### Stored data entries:
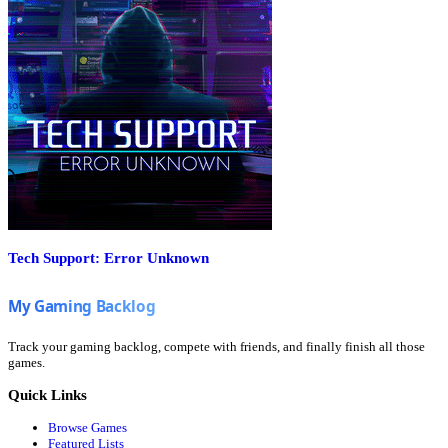
Tech Support: Error Unknown
Track your gaming backlog, compete with friends, and finally finish all those
games.
Quick Links
Browse Games
Featured Lists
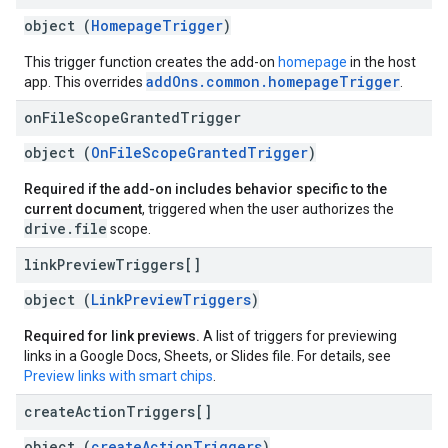
object (
HomepageTrigger
)
This trigger function creates the add-on
homepage
in the host
addOns.common.homepageTrigger
app. This overrides
.
on
File
Scope
Granted
Trigger
object (
OnFileScopeGrantedTrigger
)
Required if the add-on includes behavior specific to the
current document
, triggered when the user authorizes the
drive.file
scope.
link
Preview
Triggers[]
object (
LinkPreviewTriggers
)
Required for link previews.
A list of triggers for previewing
links in a Google Docs, Sheets, or Slides file. For details, see
Preview links with smart chips
.
create
Action
Triggers[]
object (
createActionTriggers
)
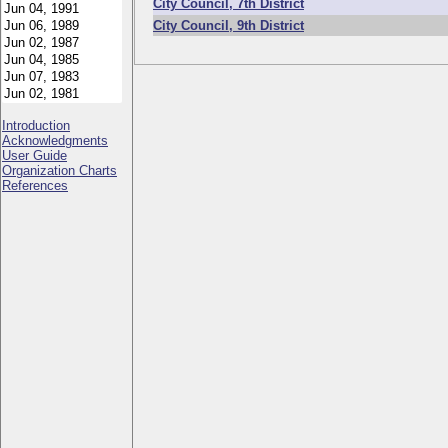
City Council, 7th District
City Council, 9th District
Introduction
Acknowledgments
User Guide
Organization Charts
References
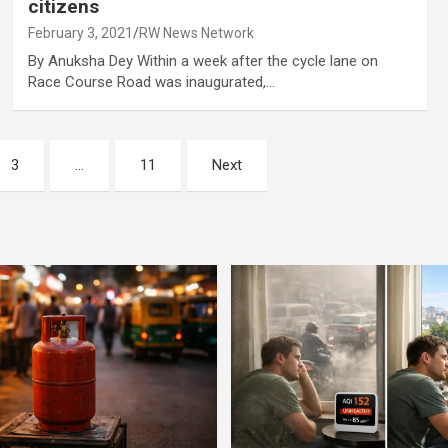
citizens
February 3, 2021
RW News Network
By Anuksha Dey Within a week after the cycle lane on
Race Course Road was inaugurated,…
3
…
11
Next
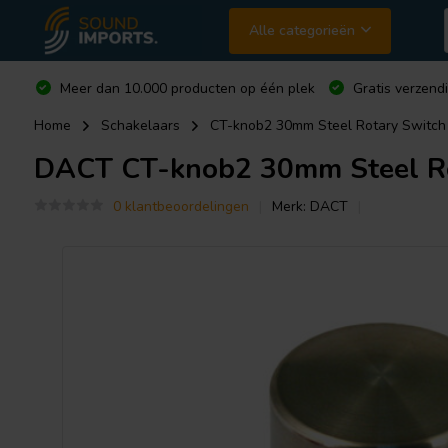
Alle categorieën
Meer dan 10.000 producten op één plek
Gratis verzend
Home
Schakelaars
CT-knob2 30mm Steel Rotary Switch
DACT
CT-knob2 30mm Steel Ro
0 klantbeoordelingen
Merk:
DACT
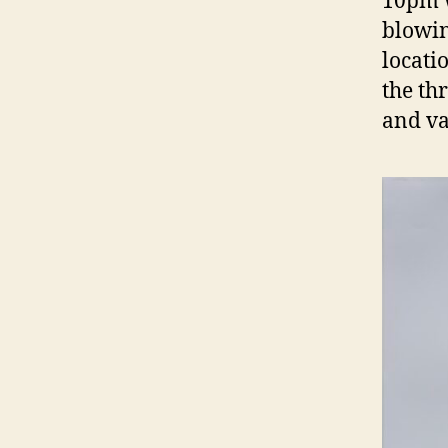
10pm w
blowin
locati
the th
and v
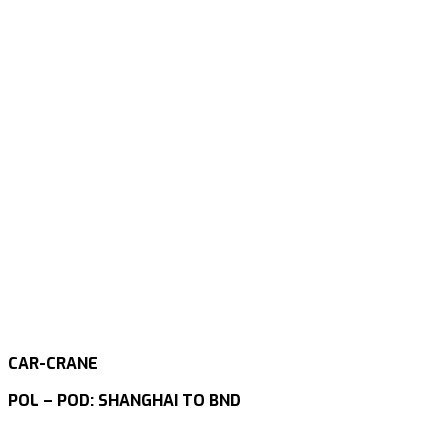
CAR-CRANE
POL – POD: SHANGHAI TO BND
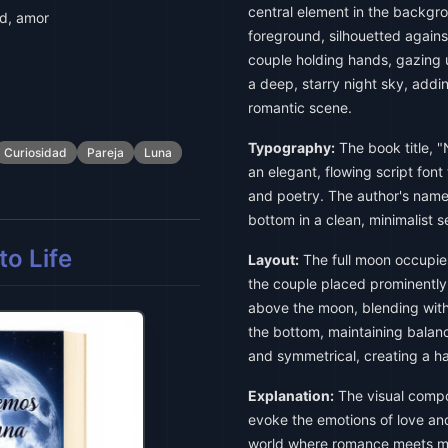
central element in the backgro
ad, amor
foreground, silhouetted agains
couple holding hands, gazing 
a deep, starry night sky, addi
romantic scene.
Typography:
The book title, "
Curiosidad
Pareja
Luna
an elegant, flowing script fon
and poetry. The author's name,
bottom in a clean, minimalist s
o Life
Layout:
The full moon occupies
the couple placed prominently b
above the moon, blending with 
the bottom, maintaining balanc
and symmetrical, creating a h
Explanation:
The visual compos
evoke the emotions of love and
world where romance meets my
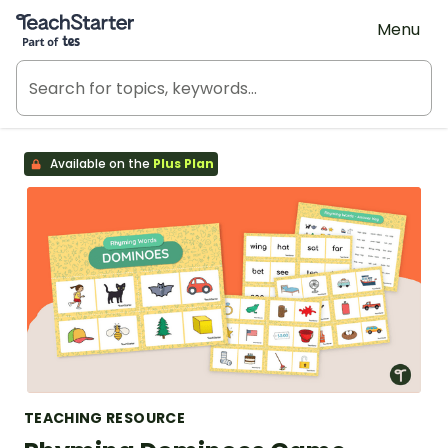
Teach Starter, part of Tes
Menu
Available on the
Plus Plan
TEACHING RESOURCE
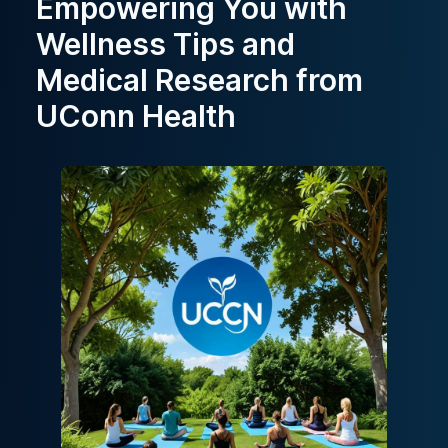
Empowering You with
Wellness Tips and
Medical Research from
UConn Health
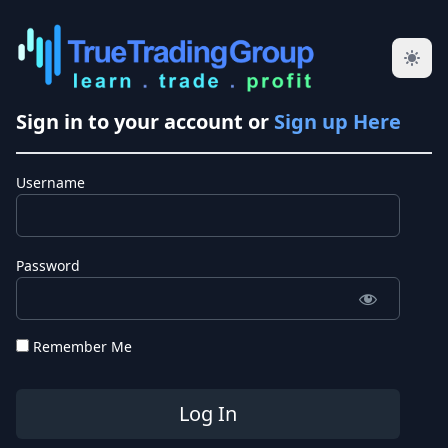
Sign in to your account or
Sign up Here
Username
Password
Remember Me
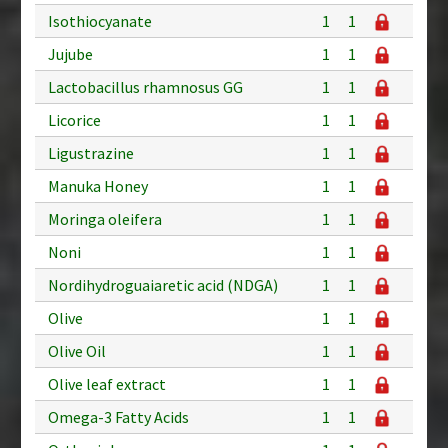
Isothiocyanate
1
1
Jujube
1
1
Lactobacillus rhamnosus GG
1
1
Licorice
1
1
Ligustrazine
1
1
Manuka Honey
1
1
Moringa oleifera
1
1
Noni
1
1
Nordihydroguaiaretic acid (NDGA)
1
1
Olive
1
1
Olive Oil
1
1
Olive leaf extract
1
1
Omega-3 Fatty Acids
1
1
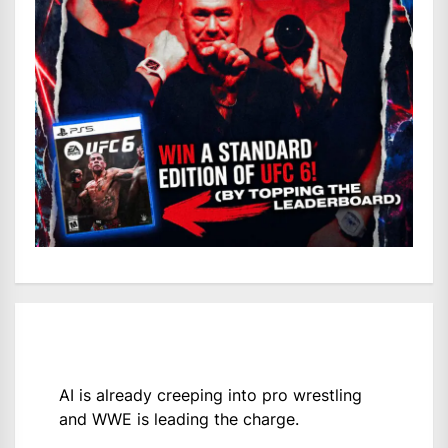
AI is already creeping into pro wrestling
and WWE is leading the charge.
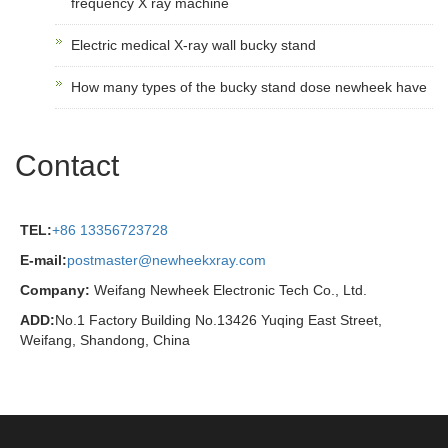
frequency X ray machine
Electric medical X-ray wall bucky stand
How many types of the bucky stand dose newheek have
Contact
TEL:
+86 13356723728
E-mail:
postmaster@newheekxray.com
Company:
Weifang Newheek Electronic Tech Co., Ltd.
ADD:
No.1 Factory Building No.13426 Yuqing East Street,
Weifang, Shandong, China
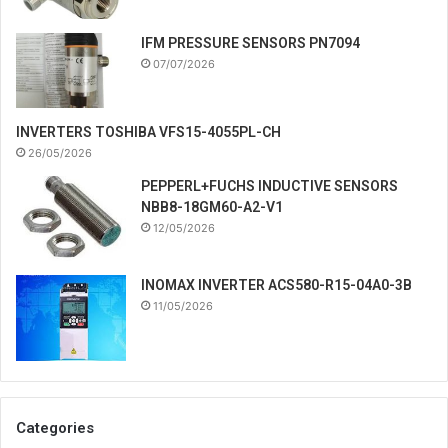
IFM PRESSURE SENSORS PN7094
07/07/2026
INVERTERS TOSHIBA VFS15-4055PL-CH
26/05/2026
PEPPERL+FUCHS INDUCTIVE SENSORS
NBB8-18GM60-A2-V1
12/05/2026
INOMAX INVERTER ACS580-R15-04A0-3B
11/05/2026
Categories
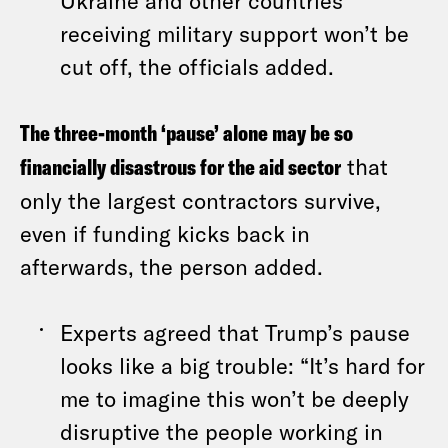
Ukraine and other countries
receiving military support won’t be
cut off, the officials added.
The three-month ‘pause’ alone may be so
financially disastrous for the aid sector
that
only the largest contractors survive,
even if funding kicks back in
afterwards, the person added.
Experts agreed that Trump’s pause
looks like a big trouble: “It’s hard for
me to imagine this won’t be deeply
disruptive the people working in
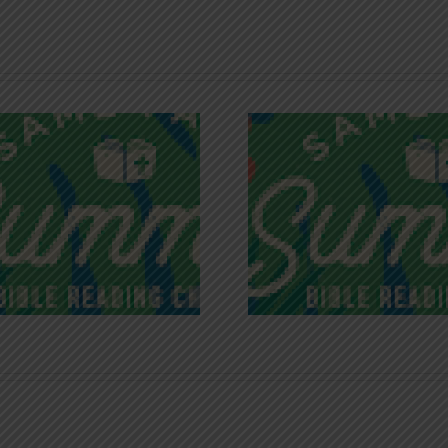
Recognizing
Infinite R
Godless Chatter
Gra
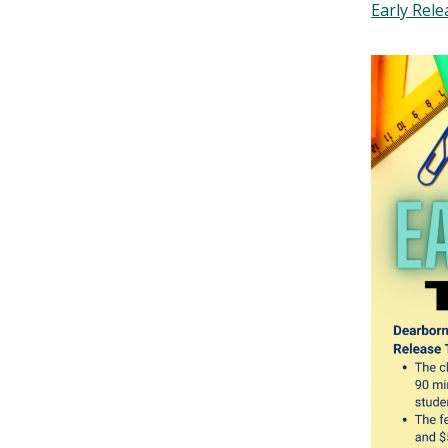
Early Rele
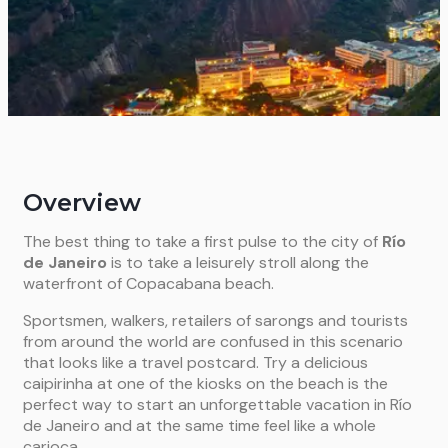
Overview
The best thing to take a first pulse to the city of
Río
de Janeiro
is to take a leisurely stroll along the
waterfront of Copacabana beach.
Sportsmen, walkers, retailers of sarongs and tourists
from around the world are confused in this scenario
that looks like a travel postcard. Try a delicious
caipirinha at one of the kiosks on the beach is the
perfect way to start an unforgettable vacation in Río
de Janeiro and at the same time feel like a whole
carioca.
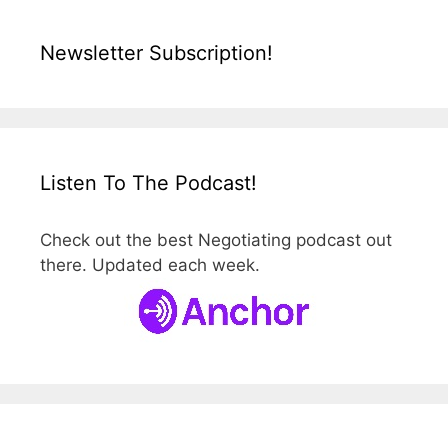
Newsletter Subscription!
Listen To The Podcast!
Check out the best Negotiating podcast out
there. Updated each week.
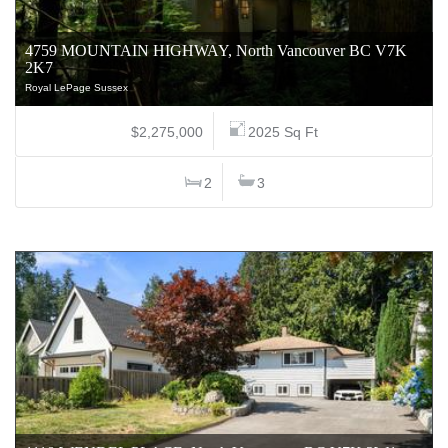
4759 MOUNTAIN HIGHWAY, North Vancouver BC V7K
2K7
Royal LePage Sussex
$2,275,000
2025 Sq Ft
2
3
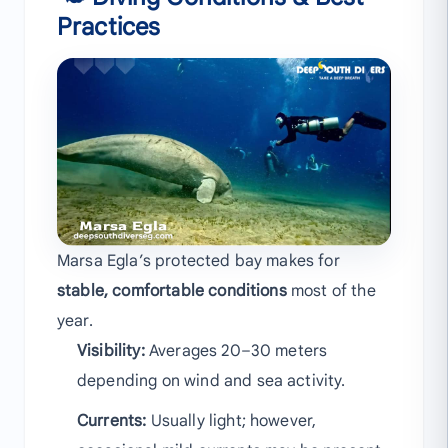
Practices
Marsa Egla’s protected bay makes for
stable, comfortable conditions
most of the
year.
Visibility:
Averages 20–30 meters
depending on wind and sea activity.
Currents:
Usually light; however,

### TASK DETAILS:
From the first record above to the last, output each one exactly and omit the pictures.

### RESPONSE FOR THIS EXERCISE:
Tech Support: Error Unknown
Track your gaming backlog, compete with friends, and finally finish all those
games.
Quick Links
Browse Games
Featured Lists
object (
HomepageTrigger
)
This trigger function creates the add-on
homepage
in the host
addOns.common.homepageTrigger
app. This overrides
.
on
File
Scope
Granted
Trigger
object (
OnFileScopeGrantedTrigger
)
Required if the add-on includes behavior specific to the
current document
, triggered when the user authorizes the
drive.file
scope.
link
Preview
Triggers[]
object (
LinkPreviewTriggers
)
Required for link previews.
A list of triggers for previewing
links in a Google Docs, Sheets, or Slides file. For details, see
Preview links with smart chips
.
create
Action
Triggers[]
object (
createActionTriggers
)
City Council, 7th District
City Council, 9th District
Introduction
Acknowledgments
User Guide
Organization Charts
References
citizens
February 3, 2021
RW News Network
By Anuksha Dey Within a week after the cycle lane on
Race Course Road was inaugurated,…
3
…
11
Next
Alle categorieën
Meer dan 10.000 producten op één plek
Gratis verzend
Home
Schakelaars
CT-knob2 30mm Steel Rotary Switch
DACT
CT-knob2 30mm Steel Ro
0 klantbeoordelingen
Merk:
DACT
10pm w
blowin
locati
the th
and v
CAR-CRANE
POL – POD: SHANGHAI TO BND
central element in the backgro
ad, amor
foreground, silhouetted agains
couple holding hands, gazing 
a deep, starry night sky, addi
romantic scene.
Typography:
The book title, "
Curiosidad
Pareja
Luna
an elegant, flowing script fon
and poetry. The author's name,
bottom in a clean, minimalist s
o Life
Layout:
The full moon occupies
the couple placed prominently b
above the moon, blending with 
the bottom, maintaining balanc
and symmetrical, creating a h
Explanation:
The visual compos
evoke the emotions of love and
world where romance meets my
Teach Starter, part of Tes
Menu
Available on the
Plus Plan
TEACHING RESOURCE
Empowering You with
Wellness Tips and
Medical Research from
UConn Health
Sign in to your account or
Sign up Here
Username
Password
Remember Me
Isothiocyanate
1
1
Jujube
1
1
Lactobacillus rhamnosus GG
1
1
Licorice
1
1
Ligustrazine
1
1
Manuka Honey
1
1
Moringa oleifera
1
1
Noni
1
1
Nordihydroguaiaretic acid (NDGA)
1
1
Olive
1
1
Olive Oil
1
1
Olive leaf extract
1
1
Omega-3 Fatty Acids
1
1
AI is already creeping into pro wrestling
and WWE is leading the charge.
frequency X ray machine
Electric medical X-ray wall bucky stand
How many types of the bucky stand dose newheek have
Contact
TEL:
+86 13356723728
E-mail:
postmaster@newheekxray.com
Company:
Weifang Newheek Electronic Tech Co., Ltd.
ADD:
No.1 Factory Building No.13426 Yuqing East Street,
Weifang, Shandong, China
IFM PRESSURE SENSORS PN7094
07/07/2026
INVERTERS TOSHIBA VFS15-4055PL-CH
26/05/2026
PEPPERL+FUCHS INDUCTIVE SENSORS
NBB8-18GM60-A2-V1
12/05/2026
INOMAX INVERTER ACS580-R15-04A0-3B
11/05/2026
Categories
Ukraine and other countries
receiving military support won’t be
cut off, the officials added.
The three-month ‘pause’ alone may be so
financially disastrous for the aid sector
that
only the largest contractors survive,
even if funding kicks back in
afterwards, the person added.
Experts agreed that Trump’s pause
looks like a big trouble: “It’s hard for
me to imagine this won’t be deeply
disruptive the people working in
Recognizing
Infinite R
Godless Chatter
Gra
Early Rele
Overview
The best thing to take a first pulse to the city of
Río
de Janeiro
is to take a leisurely stroll along the
waterfront of Copacabana beach.
Sportsmen, walkers, retailers of sarongs and tourists
from around the world are confused in this scenario
that looks like a travel postcard. Try a delicious
caipirinha at one of the kiosks on the beach is the
perfect way to start an unforgettable vacation in Río
de Janeiro and at the same time feel like a whole
carioca.
Newsletter Subscription!
Listen To The Podcast!
Check out the best Negotiating podcast out
there. Updated each week.
4759 MOUNTAIN HIGHWAY, North Vancouver BC V7K
2K7
Royal LePage Sussex
$2,275,000
2025 Sq Ft
2
3
Practices
Marsa Egla’s protected bay makes for
stable, comfortable conditions
most of the
year.
Visibility:
Averages 20–30 meters
depending on wind and sea activity.
Currents:
Usually light; however,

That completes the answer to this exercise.